Le traité sur la haute mer entre en vigueur avec Monaco parmi les États pionniers

De nombreuses espèces sous-marines comme le rorqual commun vivent dans les eaux froides de haute mer © Chinh Le Duc - Unsplash

Après deux décennies de négociations et une mobilisation décisive lors de l’UNOC3 à Nice, l’accord BBNJ sur la protection de la biodiversité marine en eaux internationales devient enfin contraignant.

L’accord sur la conservation et l’utilisation durable de la diversité biologique marine des zones situées au-delà des juridictions nationales (accord BBNJ) est officiellement contraignant le vendredi 17 janvier, après sa ratification par plus de 80 pays. Jusqu’alors largement dépourvue de protection, la haute mer — qui représente près des deux tiers de la surface océanique mondiale — dispose désormais d’un arsenal juridique complet.

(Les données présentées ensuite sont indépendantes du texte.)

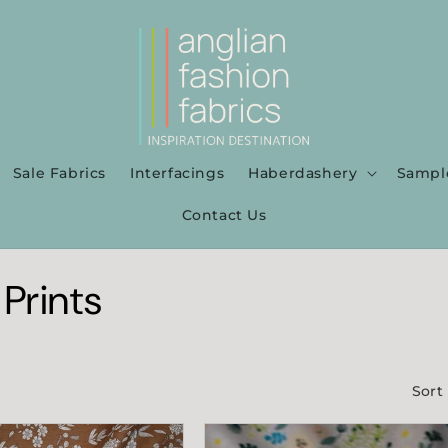
Sale Fabrics
Interfacings
Haberdashery
Sampl
Contact Us
 Prints
Sort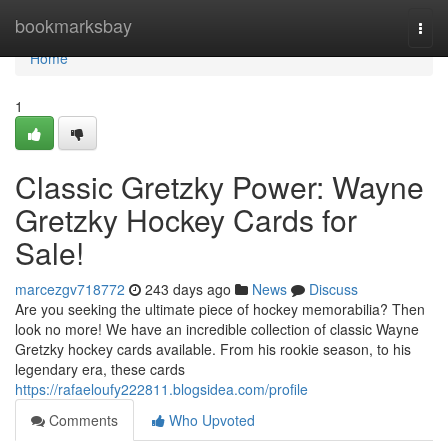
Home
bookmarksbay
Togg
navi
Home
1
Classic Gretzky Power: Wayne
Gretzky Hockey Cards for
Sale!
marcezgv718772
243 days ago
News
Discuss
Are you seeking the ultimate piece of hockey memorabilia? Then
look no more! We have an incredible collection of classic Wayne
Gretzky hockey cards available. From his rookie season, to his
legendary era, these cards
https://rafaeloufy222811.blogsidea.com/profile
Comments
Who Upvoted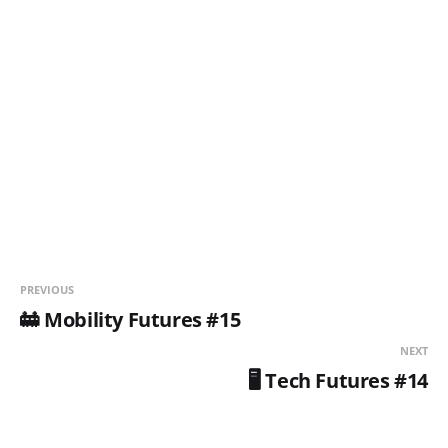
PREVIOUS
🚋 Mobility Futures #15
NEXT
🖥️ Tech Futures #14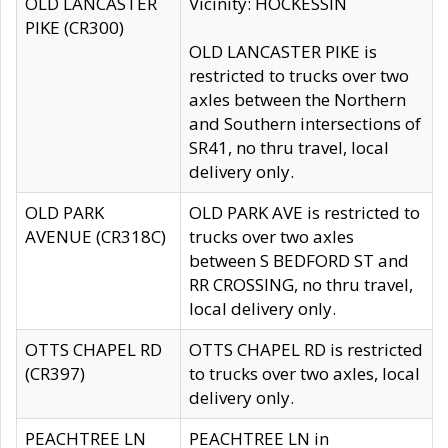
OLD LANCASTER
Vicinity: HOCKESSIN
PIKE (CR300)
OLD LANCASTER PIKE is
restricted to trucks over two
axles between the Northern
and Southern intersections of
SR41, no thru travel, local
delivery only.
OLD PARK
OLD PARK AVE is restricted to
AVENUE (CR318C)
trucks over two axles
between S BEDFORD ST and
RR CROSSING, no thru travel,
local delivery only.
OTTS CHAPEL RD
OTTS CHAPEL RD is restricted
(CR397)
to trucks over two axles, local
delivery only.
PEACHTREE LN
PEACHTREE LN in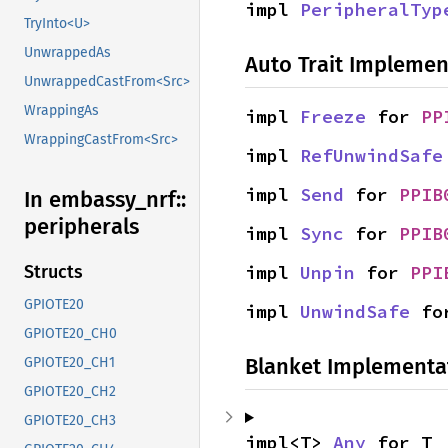
impl 
PeripheralTyp
TryInto<U>
UnwrappedAs
Auto Trait Implemen
UnwrappedCastFrom<Src>
WrappingAs
impl 
Freeze
 for 
PP
WrappingCastFrom<Src>
impl 
RefUnwindSafe
impl 
Send
 for 
PPIB
In embassy_
nrf::
peripherals
impl 
Sync
 for 
PPIB
impl 
Unpin
 for 
PPI
Structs
GPIOTE20
impl 
UnwindSafe
 fo
GPIOTE20_CH0
Blanket Implementa
GPIOTE20_CH1
GPIOTE20_CH2
GPIOTE20_CH3
impl<T> 
Any
 for T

Monaco, pionnier européen de la ratification

Sous l’impulsion du Prince Albert II, la Principauté s’est positionnée comme fer de lance de ce processus diplomatique entamé en 2004. Monaco fut le premier État européen et méditerranéen à ratifier cet accord historique. En 2020, le Souverain avait co-organisé aux côtés de l’ancien secrétaire d’État américain John Kerry un dialogue de haut niveau sur le traité, accueilli en Principauté par la Fondation Prince Albert II de Monaco.

La troisième Conférence des Nations Unies sur l’Océan (UNOC3), tenue à Nice en juin 2025, a joué un rôle déterminant dans l’atteinte du seuil des 60 ratifications nécessaires. Dix-neuf pays ont ratifié le traité pendant la conférence et quinze autres s’y sont engagés. « Même fragilisé, le multilatéralisme demeure notre seule solution », avait alors déclaré le Prince Albert II lors de l’ouverture du sommet. Monaco avait également accueilli le Blue Economy and Finance Forum les 7 et 8 juin, en préambule de l’événement.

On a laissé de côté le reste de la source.